U.S. v. Blechman, 2011 WL 4060250 (9/14/11) (Kan.) (Published) - The 10th holds the d. ct. erred in admitting AOL and PACER records indicating to whom the particular accounts belonged because that information was hearsay. While witnesses testified the records were prepared in the regular course of business, the relevant information was unverified user-input information, i.e., it was provided by an outsider to the business who was not under a duty to provide accurate information. The businesses did not have a policy of verifying the information's accuracy. Nor was there proof the businesses had a sufficient self-interest in the information's accuracy. But the error was harmless. Several other pieces of evidence connected the defendant to the e-mail address, including the signature block, And the PACER evidence related to an uncharged scheme in another state, while there was plenty of evidence of the defendant's involvement in the charged scheme [which was filing false documents for bankruptcies to delay home forfeitures]. In a concurrence, Judge Hartz contended the evidence would have been admissible had it been admitted solely for the limited purpose of showing that someone had used the defendant's name to set up the accounts. Distinguishing a 1993 10th Circuit case, Judge Hartz says that, now that jurors would appreciate how prevalent identity fraud is, the jurors might be capable of using the evidence only for its proper nonhearsay purpose.

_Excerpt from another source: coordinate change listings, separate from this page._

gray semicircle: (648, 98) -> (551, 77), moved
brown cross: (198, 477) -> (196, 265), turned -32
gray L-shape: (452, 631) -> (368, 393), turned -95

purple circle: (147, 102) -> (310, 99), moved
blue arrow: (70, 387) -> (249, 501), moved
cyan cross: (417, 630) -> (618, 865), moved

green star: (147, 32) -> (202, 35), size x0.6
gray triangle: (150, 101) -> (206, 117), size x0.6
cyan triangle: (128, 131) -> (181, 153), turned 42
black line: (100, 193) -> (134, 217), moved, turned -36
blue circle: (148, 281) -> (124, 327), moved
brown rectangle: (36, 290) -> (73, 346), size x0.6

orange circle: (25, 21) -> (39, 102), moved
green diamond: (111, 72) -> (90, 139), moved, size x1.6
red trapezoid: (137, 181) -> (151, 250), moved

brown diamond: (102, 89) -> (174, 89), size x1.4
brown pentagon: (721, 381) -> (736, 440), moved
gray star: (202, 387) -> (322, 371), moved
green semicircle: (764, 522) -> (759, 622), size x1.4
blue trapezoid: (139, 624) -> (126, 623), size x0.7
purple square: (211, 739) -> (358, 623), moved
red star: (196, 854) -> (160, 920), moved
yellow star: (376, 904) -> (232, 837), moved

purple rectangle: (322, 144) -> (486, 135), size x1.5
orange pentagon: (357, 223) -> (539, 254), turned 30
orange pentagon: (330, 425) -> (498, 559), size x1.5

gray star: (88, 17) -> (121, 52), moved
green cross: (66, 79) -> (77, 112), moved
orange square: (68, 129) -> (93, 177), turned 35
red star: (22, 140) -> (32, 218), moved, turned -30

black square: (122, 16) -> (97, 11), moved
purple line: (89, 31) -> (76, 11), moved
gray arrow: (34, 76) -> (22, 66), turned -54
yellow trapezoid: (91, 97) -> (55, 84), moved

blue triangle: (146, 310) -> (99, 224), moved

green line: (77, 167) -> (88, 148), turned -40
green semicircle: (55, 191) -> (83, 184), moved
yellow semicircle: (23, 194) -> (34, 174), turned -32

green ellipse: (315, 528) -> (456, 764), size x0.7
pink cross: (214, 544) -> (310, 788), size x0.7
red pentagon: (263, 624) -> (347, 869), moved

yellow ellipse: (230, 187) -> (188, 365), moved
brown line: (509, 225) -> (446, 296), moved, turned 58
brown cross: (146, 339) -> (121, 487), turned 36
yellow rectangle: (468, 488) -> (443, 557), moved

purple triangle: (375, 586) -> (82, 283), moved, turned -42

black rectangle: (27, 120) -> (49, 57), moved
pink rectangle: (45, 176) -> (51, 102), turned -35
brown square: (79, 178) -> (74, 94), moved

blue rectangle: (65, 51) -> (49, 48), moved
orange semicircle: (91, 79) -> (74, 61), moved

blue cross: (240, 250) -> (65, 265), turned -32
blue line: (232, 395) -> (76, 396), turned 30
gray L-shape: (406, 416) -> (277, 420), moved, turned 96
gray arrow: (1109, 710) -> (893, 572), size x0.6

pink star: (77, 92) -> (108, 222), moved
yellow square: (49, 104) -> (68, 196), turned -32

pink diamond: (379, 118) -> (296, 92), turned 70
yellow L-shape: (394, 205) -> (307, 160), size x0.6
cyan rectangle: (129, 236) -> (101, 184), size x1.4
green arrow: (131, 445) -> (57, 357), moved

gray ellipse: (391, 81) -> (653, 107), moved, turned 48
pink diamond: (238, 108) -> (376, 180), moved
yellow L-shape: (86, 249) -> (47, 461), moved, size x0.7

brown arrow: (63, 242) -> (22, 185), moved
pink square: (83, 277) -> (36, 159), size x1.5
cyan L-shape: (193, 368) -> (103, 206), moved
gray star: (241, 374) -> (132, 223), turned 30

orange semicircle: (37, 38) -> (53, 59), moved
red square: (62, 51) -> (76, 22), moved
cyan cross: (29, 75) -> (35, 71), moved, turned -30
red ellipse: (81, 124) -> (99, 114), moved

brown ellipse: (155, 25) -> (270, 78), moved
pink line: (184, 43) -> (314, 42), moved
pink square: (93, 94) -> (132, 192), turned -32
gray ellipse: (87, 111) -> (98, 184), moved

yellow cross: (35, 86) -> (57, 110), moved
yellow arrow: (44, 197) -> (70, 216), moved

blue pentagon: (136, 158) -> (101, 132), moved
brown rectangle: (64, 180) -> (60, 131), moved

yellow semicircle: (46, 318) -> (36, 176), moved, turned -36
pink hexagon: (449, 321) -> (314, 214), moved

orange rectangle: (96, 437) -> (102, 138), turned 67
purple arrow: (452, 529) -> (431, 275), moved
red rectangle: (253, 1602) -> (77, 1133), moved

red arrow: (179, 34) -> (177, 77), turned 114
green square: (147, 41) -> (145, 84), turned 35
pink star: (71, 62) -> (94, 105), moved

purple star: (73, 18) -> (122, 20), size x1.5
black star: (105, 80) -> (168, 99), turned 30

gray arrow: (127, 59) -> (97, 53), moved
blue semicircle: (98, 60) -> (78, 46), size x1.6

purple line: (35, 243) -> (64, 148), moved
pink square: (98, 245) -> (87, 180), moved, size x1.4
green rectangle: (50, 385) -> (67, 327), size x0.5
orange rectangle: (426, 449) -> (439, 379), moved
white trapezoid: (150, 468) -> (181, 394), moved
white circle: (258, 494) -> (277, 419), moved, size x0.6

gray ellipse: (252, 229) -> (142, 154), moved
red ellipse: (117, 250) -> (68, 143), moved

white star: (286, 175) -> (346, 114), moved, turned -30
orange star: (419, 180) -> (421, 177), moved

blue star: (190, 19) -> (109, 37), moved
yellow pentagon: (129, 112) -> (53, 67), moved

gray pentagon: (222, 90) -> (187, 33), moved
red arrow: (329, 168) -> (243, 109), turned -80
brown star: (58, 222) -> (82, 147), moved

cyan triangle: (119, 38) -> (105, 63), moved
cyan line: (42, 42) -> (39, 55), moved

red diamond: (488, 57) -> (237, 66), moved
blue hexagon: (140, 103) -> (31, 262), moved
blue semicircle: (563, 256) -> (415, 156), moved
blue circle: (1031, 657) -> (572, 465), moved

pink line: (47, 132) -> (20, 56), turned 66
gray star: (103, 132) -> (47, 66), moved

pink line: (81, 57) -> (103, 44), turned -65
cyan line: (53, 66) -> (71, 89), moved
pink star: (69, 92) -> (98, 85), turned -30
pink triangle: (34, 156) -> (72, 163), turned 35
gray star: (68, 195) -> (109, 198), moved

U.S. v. Cordery, 2011 WL 3805760 (8/30/11) (Utah) (Published) - I mistakenly previously reported this important case establishing that it is plain error to lengthen a term of imprisonment for rehabilitation purposes was unpublished. It's actually published.

U.S. v. Flores-Olmos, 2011 WL 4059044 (9/14/11) (Okl.) (unpub'd) - It was okay for the officer during a valid traffic stop to ask the defendant about his immigration status, even though the question was unrelated to the reason for the stop and the officer had no reasonable suspicion the defendant was unlawfully here. The defendant did not establish the stop was motivated by racial profiling in violation of equal protection.